Heureusement nous nous étions préparés à cette éventualité et nous nous sommes mis à perforer ce Spartite sur tout le pourtour. À plusieurs reprises nous avons essayé de lever le mât sans succès et avons recommencé à perforer de plus belle, jusqu’aux environs de 16h15 où d’un coup sec le tout a cédé et le mât s’est élevé d’un mètre et demi.
L'équipe s'attelle à la tâche!
Le mât est maintenant à 1 mètre au-dessus du pont et c’est le moment de le guider tranquillement vers sa nouvelle position allongée.
Nous avions installé plusieurs cordages à sa base pour pouvoir le contrôler et après un beau travail d’équipe et de communication, à 16h45 le mât est finalement couché sur ses supports tandis que l’équipe se remet de ses émotions intenses !

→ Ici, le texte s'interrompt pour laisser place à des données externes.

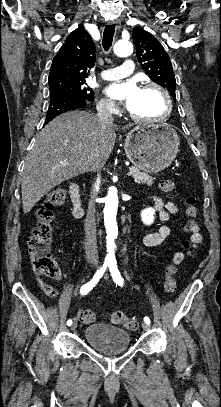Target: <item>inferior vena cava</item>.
Returning <instances> with one entry per match:
<instances>
[{
  "instance_id": "obj_1",
  "label": "inferior vena cava",
  "mask_w": 221,
  "mask_h": 407,
  "mask_svg": "<svg viewBox=\"0 0 221 407\" xmlns=\"http://www.w3.org/2000/svg\"><path fill=\"white\" fill-rule=\"evenodd\" d=\"M113 120L111 106L107 103L99 104L97 106V121L102 129L112 126ZM101 168L102 165L96 161L93 165V172L97 173V180L100 177ZM92 194H95L94 188L92 189ZM95 212L94 203L91 200L85 218V254L88 262L98 261Z\"/></svg>"
}]
</instances>
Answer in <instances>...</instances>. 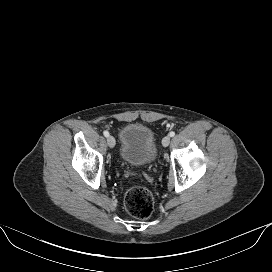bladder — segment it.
Masks as SVG:
<instances>
[{
  "mask_svg": "<svg viewBox=\"0 0 272 272\" xmlns=\"http://www.w3.org/2000/svg\"><path fill=\"white\" fill-rule=\"evenodd\" d=\"M120 156L128 164L145 166L157 157V144L153 131L142 124H128L120 133Z\"/></svg>",
  "mask_w": 272,
  "mask_h": 272,
  "instance_id": "31cf9c89",
  "label": "bladder"
}]
</instances>
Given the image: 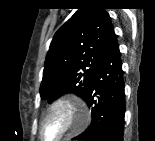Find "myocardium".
<instances>
[{
  "label": "myocardium",
  "mask_w": 155,
  "mask_h": 141,
  "mask_svg": "<svg viewBox=\"0 0 155 141\" xmlns=\"http://www.w3.org/2000/svg\"><path fill=\"white\" fill-rule=\"evenodd\" d=\"M59 114L64 121L63 130L53 139L44 137L43 127L49 119ZM87 109L79 101L70 97H57L53 99L42 111L39 120V137L46 141H61L80 131L88 122Z\"/></svg>",
  "instance_id": "obj_1"
}]
</instances>
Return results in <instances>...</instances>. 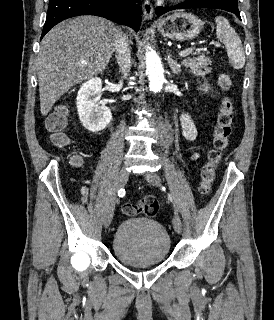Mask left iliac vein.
<instances>
[{"instance_id":"1","label":"left iliac vein","mask_w":274,"mask_h":320,"mask_svg":"<svg viewBox=\"0 0 274 320\" xmlns=\"http://www.w3.org/2000/svg\"><path fill=\"white\" fill-rule=\"evenodd\" d=\"M145 178L153 186H160L161 185V178L156 173H152V172L147 173V174H145ZM172 224H173L174 230L178 234H180L182 231V222H181V219L177 213H175L173 216Z\"/></svg>"}]
</instances>
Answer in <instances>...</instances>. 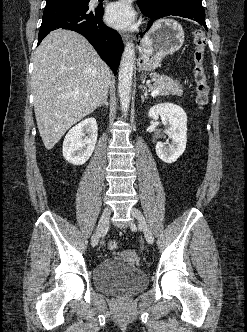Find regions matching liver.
Returning a JSON list of instances; mask_svg holds the SVG:
<instances>
[{
  "mask_svg": "<svg viewBox=\"0 0 247 332\" xmlns=\"http://www.w3.org/2000/svg\"><path fill=\"white\" fill-rule=\"evenodd\" d=\"M110 70L76 32L56 30L34 53V111L44 146L51 150L66 131L92 113L108 94Z\"/></svg>",
  "mask_w": 247,
  "mask_h": 332,
  "instance_id": "obj_1",
  "label": "liver"
}]
</instances>
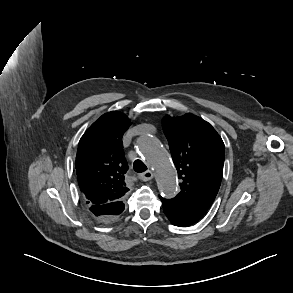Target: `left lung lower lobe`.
<instances>
[{"instance_id":"1","label":"left lung lower lobe","mask_w":293,"mask_h":293,"mask_svg":"<svg viewBox=\"0 0 293 293\" xmlns=\"http://www.w3.org/2000/svg\"><path fill=\"white\" fill-rule=\"evenodd\" d=\"M163 204V211L169 220L176 226L187 227L198 221L205 213L188 207L179 200H171L160 197Z\"/></svg>"}]
</instances>
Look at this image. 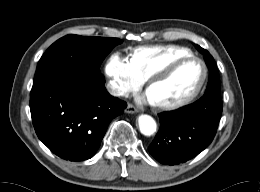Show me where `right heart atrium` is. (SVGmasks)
I'll list each match as a JSON object with an SVG mask.
<instances>
[{"label":"right heart atrium","instance_id":"right-heart-atrium-1","mask_svg":"<svg viewBox=\"0 0 260 192\" xmlns=\"http://www.w3.org/2000/svg\"><path fill=\"white\" fill-rule=\"evenodd\" d=\"M106 71L112 78L114 85L122 92L138 90L142 85V79L132 63L117 55L108 60Z\"/></svg>","mask_w":260,"mask_h":192}]
</instances>
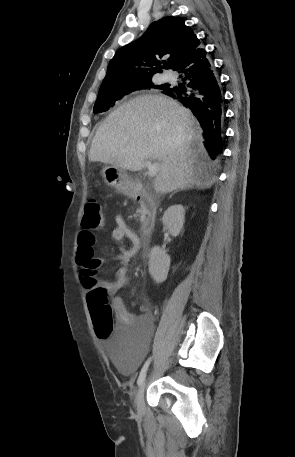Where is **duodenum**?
Segmentation results:
<instances>
[{"label":"duodenum","instance_id":"410a0bca","mask_svg":"<svg viewBox=\"0 0 295 457\" xmlns=\"http://www.w3.org/2000/svg\"><path fill=\"white\" fill-rule=\"evenodd\" d=\"M131 196L142 208V221L140 227V239L142 247L146 249L150 243L156 224V206L149 193L141 188L135 187Z\"/></svg>","mask_w":295,"mask_h":457}]
</instances>
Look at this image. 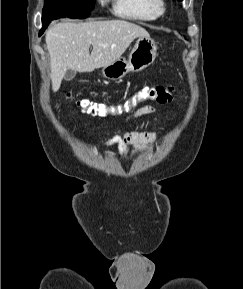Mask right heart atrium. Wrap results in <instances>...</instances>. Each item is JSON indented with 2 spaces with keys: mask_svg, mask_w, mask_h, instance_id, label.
Wrapping results in <instances>:
<instances>
[{
  "mask_svg": "<svg viewBox=\"0 0 243 289\" xmlns=\"http://www.w3.org/2000/svg\"><path fill=\"white\" fill-rule=\"evenodd\" d=\"M99 1H101V2H105V1H107V0H99Z\"/></svg>",
  "mask_w": 243,
  "mask_h": 289,
  "instance_id": "d8ad5b80",
  "label": "right heart atrium"
}]
</instances>
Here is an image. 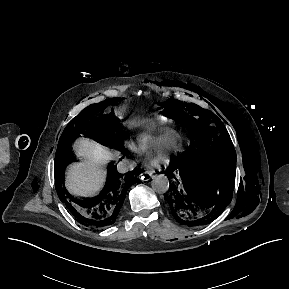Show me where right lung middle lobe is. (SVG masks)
I'll return each mask as SVG.
<instances>
[{"label": "right lung middle lobe", "instance_id": "1", "mask_svg": "<svg viewBox=\"0 0 289 289\" xmlns=\"http://www.w3.org/2000/svg\"><path fill=\"white\" fill-rule=\"evenodd\" d=\"M122 98H112L98 104H93L83 109L74 117L64 129L57 147L55 156V173H63V169L68 165L65 159L66 154L71 150L72 141L80 135L92 138L97 142L106 145L110 143L114 135V116L112 113L101 114L109 105H114Z\"/></svg>", "mask_w": 289, "mask_h": 289}]
</instances>
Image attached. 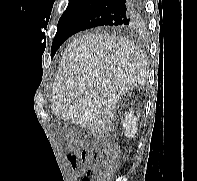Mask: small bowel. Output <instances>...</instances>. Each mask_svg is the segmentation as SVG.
<instances>
[{
	"label": "small bowel",
	"mask_w": 197,
	"mask_h": 181,
	"mask_svg": "<svg viewBox=\"0 0 197 181\" xmlns=\"http://www.w3.org/2000/svg\"><path fill=\"white\" fill-rule=\"evenodd\" d=\"M72 138H73V139H76L77 136H73ZM83 152H84V151H83ZM83 152L80 154V158H81L83 161H85L86 159L83 158ZM85 152H86V151H85ZM86 153H87V152H86ZM87 155H88V153H87ZM68 159H69L70 164H71L73 167H75L76 164H77V154H76V153H71V154H69V155H68Z\"/></svg>",
	"instance_id": "small-bowel-1"
}]
</instances>
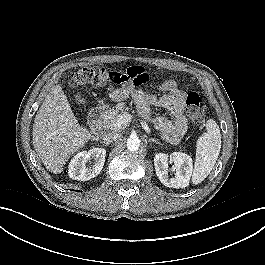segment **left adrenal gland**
Wrapping results in <instances>:
<instances>
[{
    "label": "left adrenal gland",
    "instance_id": "left-adrenal-gland-1",
    "mask_svg": "<svg viewBox=\"0 0 265 265\" xmlns=\"http://www.w3.org/2000/svg\"><path fill=\"white\" fill-rule=\"evenodd\" d=\"M148 142H153V143H156V144H160V145H163L161 142L157 141L156 139H149Z\"/></svg>",
    "mask_w": 265,
    "mask_h": 265
}]
</instances>
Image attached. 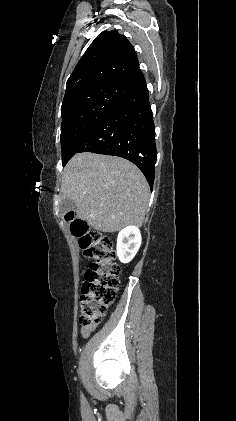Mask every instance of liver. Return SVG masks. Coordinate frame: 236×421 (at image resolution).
I'll use <instances>...</instances> for the list:
<instances>
[{
    "label": "liver",
    "mask_w": 236,
    "mask_h": 421,
    "mask_svg": "<svg viewBox=\"0 0 236 421\" xmlns=\"http://www.w3.org/2000/svg\"><path fill=\"white\" fill-rule=\"evenodd\" d=\"M61 196L77 204L76 215L102 233L142 227L149 184L130 160L109 154L77 152L67 162Z\"/></svg>",
    "instance_id": "liver-1"
}]
</instances>
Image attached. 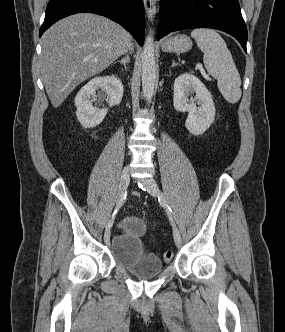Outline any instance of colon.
Listing matches in <instances>:
<instances>
[{"mask_svg": "<svg viewBox=\"0 0 285 332\" xmlns=\"http://www.w3.org/2000/svg\"><path fill=\"white\" fill-rule=\"evenodd\" d=\"M173 258V252L172 251H166L164 254H163V260L165 262H169L171 261Z\"/></svg>", "mask_w": 285, "mask_h": 332, "instance_id": "1", "label": "colon"}]
</instances>
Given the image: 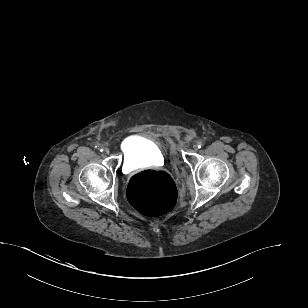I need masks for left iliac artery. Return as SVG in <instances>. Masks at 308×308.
<instances>
[{
  "label": "left iliac artery",
  "mask_w": 308,
  "mask_h": 308,
  "mask_svg": "<svg viewBox=\"0 0 308 308\" xmlns=\"http://www.w3.org/2000/svg\"><path fill=\"white\" fill-rule=\"evenodd\" d=\"M197 145H198V148H201L203 146V143L202 142H198Z\"/></svg>",
  "instance_id": "1"
}]
</instances>
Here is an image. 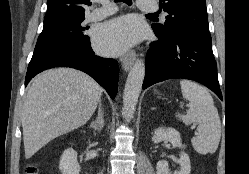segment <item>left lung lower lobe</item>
<instances>
[{"label": "left lung lower lobe", "instance_id": "0a47b994", "mask_svg": "<svg viewBox=\"0 0 249 174\" xmlns=\"http://www.w3.org/2000/svg\"><path fill=\"white\" fill-rule=\"evenodd\" d=\"M146 54L143 88L172 78L190 79L211 89L221 100L211 36L165 39L156 34Z\"/></svg>", "mask_w": 249, "mask_h": 174}]
</instances>
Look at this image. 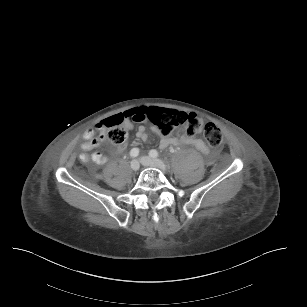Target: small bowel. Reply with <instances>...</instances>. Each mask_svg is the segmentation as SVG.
<instances>
[{
	"label": "small bowel",
	"mask_w": 307,
	"mask_h": 307,
	"mask_svg": "<svg viewBox=\"0 0 307 307\" xmlns=\"http://www.w3.org/2000/svg\"><path fill=\"white\" fill-rule=\"evenodd\" d=\"M148 111L145 107H138L135 108L128 113H133L135 115H145ZM127 127H131V124H127ZM154 131H157L156 129H153ZM137 138L143 141H146L148 139V134L146 132V128L144 126H140L137 131ZM84 139L85 142L82 144L81 148L84 151H91L95 148H97L100 143L104 140V134L100 135L99 137L95 136V133L92 129H87L84 132ZM171 145H192L194 146L198 151H200L202 154L207 155L209 154V148L204 143L203 140L200 138H197L196 136L192 135H184L177 133L176 135H161L160 140V147L162 149L167 148ZM122 149H119L121 151ZM80 159L84 163L93 162L95 164H104L107 161V158L100 152H94L92 154L83 153L80 156Z\"/></svg>",
	"instance_id": "c3829d8e"
}]
</instances>
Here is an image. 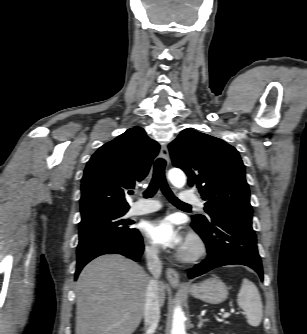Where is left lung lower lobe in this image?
<instances>
[{"label":"left lung lower lobe","mask_w":307,"mask_h":334,"mask_svg":"<svg viewBox=\"0 0 307 334\" xmlns=\"http://www.w3.org/2000/svg\"><path fill=\"white\" fill-rule=\"evenodd\" d=\"M192 227L205 242L208 256L189 271V278L220 266L239 264L251 267L263 280L252 220L225 215L215 217L209 227L194 222Z\"/></svg>","instance_id":"0a47b994"}]
</instances>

Le tout nous a pris exactement 3h45, la nuit s’est installée au courant de la manœuvre et la température n’a pas dépassé les -10°C. Le vent a été clément et même s’il semblait forcir à un certain moment, il s’est vite recalmé.
Gérer un mât de 700 kg n’est pas une mince affaire et les enjeux ne sont pas petits ni pour son propre voilier ni pour les voisins qui semblent toujours être trop proches. Mais finalement le tout a été fait, de la meilleure façon possible.